BEGIN

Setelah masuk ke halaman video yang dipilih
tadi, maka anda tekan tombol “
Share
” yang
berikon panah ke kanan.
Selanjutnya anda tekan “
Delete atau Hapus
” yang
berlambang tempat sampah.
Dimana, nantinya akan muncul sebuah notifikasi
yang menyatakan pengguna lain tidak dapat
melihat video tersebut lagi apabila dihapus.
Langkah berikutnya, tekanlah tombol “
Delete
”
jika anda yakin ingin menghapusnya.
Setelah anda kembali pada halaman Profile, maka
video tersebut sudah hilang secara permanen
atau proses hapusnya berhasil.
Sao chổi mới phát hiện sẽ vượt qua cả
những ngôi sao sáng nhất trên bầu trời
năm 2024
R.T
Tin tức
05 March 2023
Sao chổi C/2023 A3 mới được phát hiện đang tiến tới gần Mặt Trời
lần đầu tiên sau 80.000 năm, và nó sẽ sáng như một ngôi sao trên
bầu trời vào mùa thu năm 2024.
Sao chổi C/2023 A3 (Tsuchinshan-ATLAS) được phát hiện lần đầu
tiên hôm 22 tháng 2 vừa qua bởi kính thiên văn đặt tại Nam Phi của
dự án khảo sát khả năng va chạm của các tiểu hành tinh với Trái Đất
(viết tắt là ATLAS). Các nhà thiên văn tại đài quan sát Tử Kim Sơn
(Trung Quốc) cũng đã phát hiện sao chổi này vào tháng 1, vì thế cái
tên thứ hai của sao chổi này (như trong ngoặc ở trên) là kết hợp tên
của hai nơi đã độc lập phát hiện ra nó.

END

• **Task statement**
Nothing but a number is asked for: how many lines of the records contain the word "tiên"?

• **Answer**
2